Roma (20.200 locali fra bar e ristoranti), e Milano (12.400) sono le prime città dell'horeca: CGA by NIQ analizza anche l'offerta di Torino e Firenze

Roma e Milano  sono considerate, fra le tante cose, anche due capitali della ristorazione, del divertimento e della socializzazione: questo si traduce in un tessuto horeca molto cangiante e variegato, con un totale di 12.418 locali a Milano e oltre 20.000 a Roma. CGA by NielsenIQ (NIQ) fotografa il panorama della consumazione fuori casa nella città di Milano, fornendo un dettaglio anche su Roma, Torino e Firenze. L’analisi realizzata attraverso i dati della Guida Horeca (Outlet Index) di CGA by NIQ, in collaborazione con Jakala, delinea un’anagrafica di tutti i punti di consumo presenti sui territori cittadini.

I bar a Milano: concentrati in periferia e semicentro

Partiamo dai bar, che sono 4.963 sul territorio milanese: il 50% è specializzato nella prima colazione, il 27% si occupa principalmente del pranzo, il 16% del dopo cena, mentre il 7% si focalizza sull’offerta di aperitivi. A livello di collocazione geografica, la Guida Horeca di CGA by NIQ rileva che il 42% dei bar si trova in aree periferiche, il 35% in zone semicentrali; e solo il 20% si trova nel centro città. Inoltre, più della metà dei locali serali (il 58%) è in zone semicentrali, un valore che supera la media cittadina.

Al ristorante? Soprattutto per la cena

Nel capoluogo lombardo si contano circa 6.000 ristoranti, nei quali la cena detiene la prima posizione come principale occasione di consumo (57%), seguita subito dopo dal pranzo (34%). Stando ai dati di CGA by NIQ, la tradizione culinaria nazionale occupa un posto speciale nel cuore dei milanesi, con la metà dei ristoranti specializzati nella cucina italiana. Inoltre, tra i ristoranti di Milano il 2% offre esperienze culinarie di livello premium, rivolgendosi a consumatori che desiderano sperimentare percorsi gastronomici di qualità.

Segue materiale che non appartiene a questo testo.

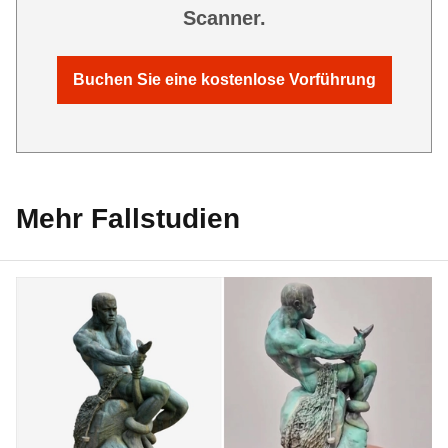
Scanner.
Buchen Sie eine kostenlose Vorführung
Mehr Fallstudien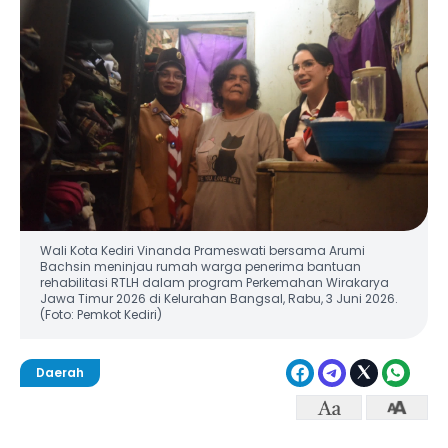
Wali Kota Kediri Vinanda Prameswati bersama Arumi
Bachsin meninjau rumah warga penerima bantuan
rehabilitasi RTLH dalam program Perkemahan Wirakarya
Jawa Timur 2026 di Kelurahan Bangsal, Rabu, 3 Juni 2026.
(Foto: Pemkot Kediri)
Daerah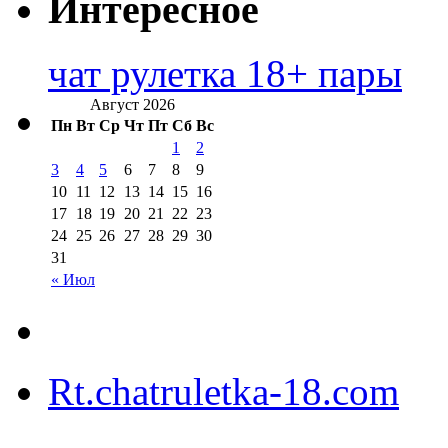
Интересное
чат рулетка 18+ пары
Август 2026
Пн
Вт
Ср
Чт
Пт
Сб
Вс
1
2
3
4
5
6
7
8
9
10
11
12
13
14
15
16
17
18
19
20
21
22
23
24
25
26
27
28
29
30
31
« Июл
Rt.chatruletka-18.com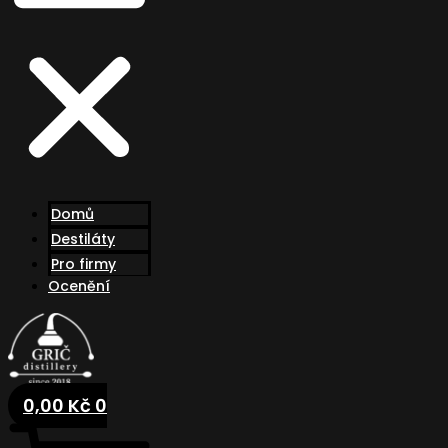
Domů
Destiláty
Pro firmy
Ocenění
0,00
Kč
0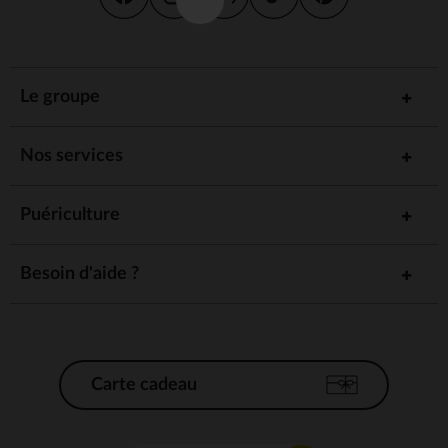
Le groupe
Nos services
Puériculture
Besoin d'aide ?
Carte cadeau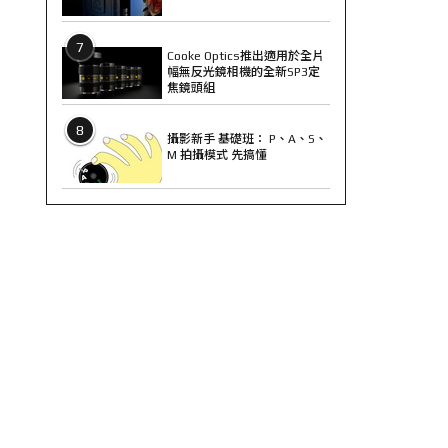
7
Cooke Optics推出適用於全片
幅無反光鏡相機的全新SP3定
焦鏡頭組
8
攝影新手 基礎班： P、A、S、
M 拍攝模式 先搞懂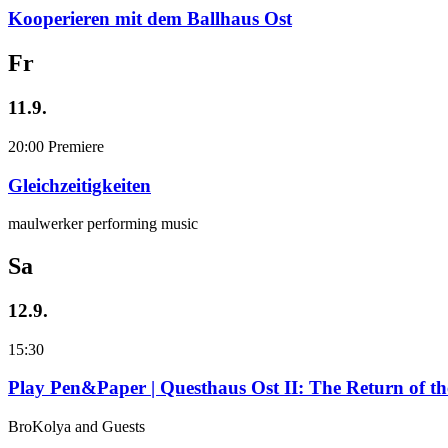
Kooperieren mit dem Ballhaus Ost
Fr
11.9.
20:00
Premiere
Gleichzeitigkeiten
maulwerker performing music
Sa
12.9.
15:30
Play Pen&Paper | Questhaus Ost II: The Return of t
BroKolya and Guests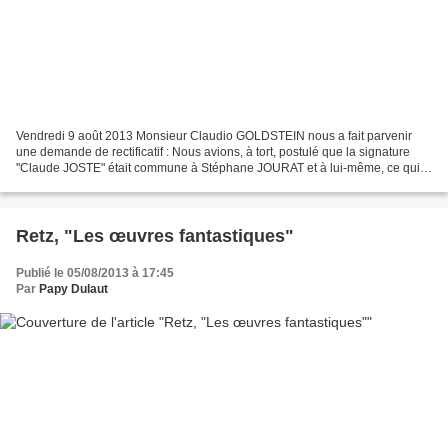
Vendredi 9 août 2013 Monsieur Claudio GOLDSTEIN nous a fait parvenir
une demande de rectificatif : Nous avions, à tort, postulé que la signature
"Claude JOSTE" était commune à Stéphane JOURAT et à lui-même, ce qui
n’est pas le cas. "Claude JOSTE" est...
Retz, "Les œuvres fantastiques"
Publié le 05/08/2013 à 17:45
Par
Papy Dulaut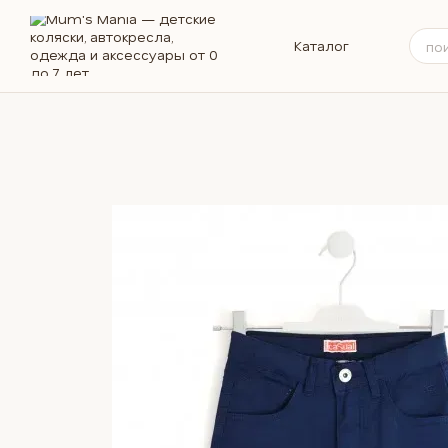
Перейти к основному контенту
Каталог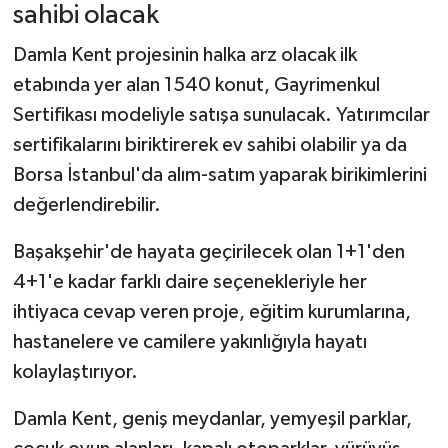
sahibi olacak
Damla Kent projesinin halka arz olacak ilk
etabında yer alan 1540 konut, Gayrimenkul
Sertifikası modeliyle satışa sunulacak. Yatırımcılar
sertifikalarını biriktirerek ev sahibi olabilir ya da
Borsa İstanbul'da alım-satım yaparak birikimlerini
değerlendirebilir.
Başakşehir'de hayata geçirilecek olan 1+1'den
4+1'e kadar farklı daire seçenekleriyle her
ihtiyaca cevap veren proje, eğitim kurumlarına,
hastanelere ve camilere yakınlığıyla hayatı
kolaylaştırıyor.
Damla Kent, geniş meydanlar, yemyeşil parklar,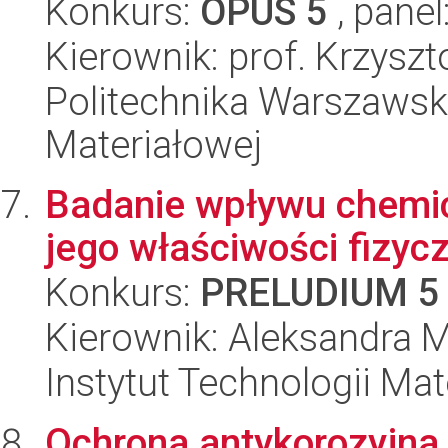
Konkurs:
OPUS 5
, panel
Kierownik: prof. Krzysz
Politechnika Warszawska
Materiałowej
Badanie wpływu chemic
jego właściwości fizyc
Konkurs:
PRELUDIUM 5
Kierownik: Aleksandra 
Instytut Technologii Ma
Ochrona antykorozyjna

Nel centro città, gli hotel rappresentano l’81% delle strutture ricettive, mentre il 19% sono Bed&Breakfast. Inoltre, il 2,5% degli hotel è di fascia alta o offre un'esperienza di lusso e, tra questi, 2 su 3 sono strategicamente situati in centro.

Roma, Torino e Firenze

Se la città di Milano è il centro nevralgico del settore ricettivo, la Guida Horeca di CGA by NIQ evidenzia che anche altre città in Italia vantano un panorama del fuori casa estremamente vivace. Torino ha più di 6.500 locali, con un'attenzione particolare a bar, ristoranti italiani e pizzerie. Nel capoluogo piemontese, il bar è una vera e propria istituzione: sono infatti quasi 3.300 e rappresentano circa il 50% del totale dei locali (a differenza di Milano dove dominano in numerica i ristoranti). In particolare, a farla da padrone sono i bar tradizionali o caffetterie (49%), seguiti dai bar multifunzionali (27%).

A Roma, il numero di locali arriva a circa 20.200, il che posiziona la città eterna in cima alla lista dei comuni italiani per presenza di punti di consumo. Sul territorio fiorentino, invece, sono presenti circa 4.000 locali e la scena è dominata dai ristoranti (quasi il 50% dei punti di consumo), seguiti da bar, strutture ricettive e da altri esercizi come gastronomie, rosticcerie, panetterie.

Milano è una città in cui l'eccellenza del Food&Beverage incontra l'ospitalità e attraverso la Guida Horeca (Outlet Index) è possibile scoprire tutto il suo potenziale, nonché le curiosità che caratterizzano l’offerta di locali in estremo dettaglio -commenta Daniela Cardaciotto, On Premise Sales Leader Italia di CGA by NIQ-. Infatti, conoscere i diversi punti di consumo a livello iper-locale è un valore aggiunto per gli operatori del settore, così che possano indirizzare al meglio le proprie strategie. La Guida Horeca permette sia di accedere ad una visione macro a livello Paese sia di valorizzare la micro-territorialità nelle singole città e quartieri”.